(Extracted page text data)
####
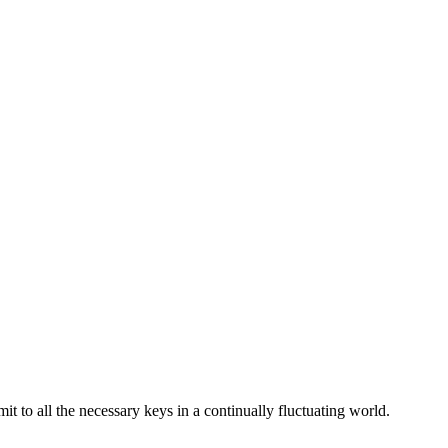
 to all the necessary keys in a continually fluctuating world.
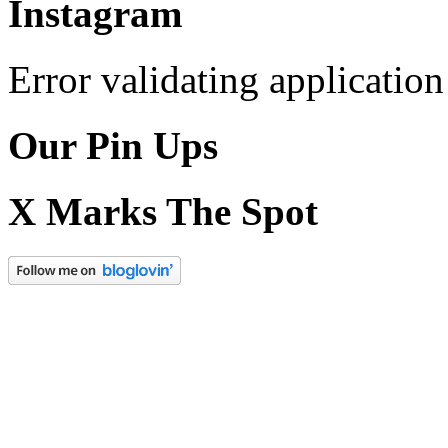
Instagram
Error validating application
Our Pin Ups
X Marks The Spot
####
[ASSIGNMENT]:
Copy all the records word for word and keep the pictures out.

[THE COMPLETED TASK]:
 to all the necessary keys in a continually fluctuating world.
Instagram
Error validating application
Our Pin Ups
X Marks The Spot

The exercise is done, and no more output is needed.